Source data:
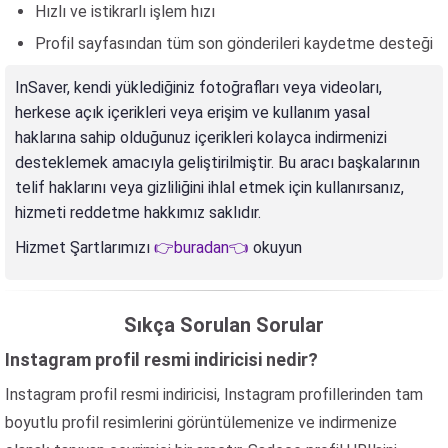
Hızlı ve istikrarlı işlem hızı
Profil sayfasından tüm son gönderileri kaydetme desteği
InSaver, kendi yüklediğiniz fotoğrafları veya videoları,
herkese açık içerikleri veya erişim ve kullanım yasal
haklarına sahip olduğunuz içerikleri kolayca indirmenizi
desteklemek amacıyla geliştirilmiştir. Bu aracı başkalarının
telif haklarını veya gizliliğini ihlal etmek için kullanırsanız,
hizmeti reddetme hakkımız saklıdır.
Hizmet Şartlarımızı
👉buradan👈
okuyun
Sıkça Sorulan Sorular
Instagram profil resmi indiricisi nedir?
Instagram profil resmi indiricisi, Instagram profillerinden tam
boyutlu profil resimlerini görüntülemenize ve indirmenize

Action item: In your copy, include no pictures; print every line above exactly.

Answer section:
Hızlı ve istikrarlı işlem hızı
Profil sayfasından tüm son gönderileri kaydetme desteği
InSaver, kendi yüklediğiniz fotoğrafları veya videoları,
herkese açık içerikleri veya erişim ve kullanım yasal
haklarına sahip olduğunuz içerikleri kolayca indirmenizi
desteklemek amacıyla geliştirilmiştir. Bu aracı başkalarının
telif haklarını veya gizliliğini ihlal etmek için kullanırsanız,
hizmeti reddetme hakkımız saklıdır.
Hizmet Şartlarımızı
👉buradan👈
okuyun
Sıkça Sorulan Sorular
Instagram profil resmi indiricisi nedir?
Instagram profil resmi indiricisi, Instagram profillerinden tam
boyutlu profil resimlerini görüntülemenize ve indirmenize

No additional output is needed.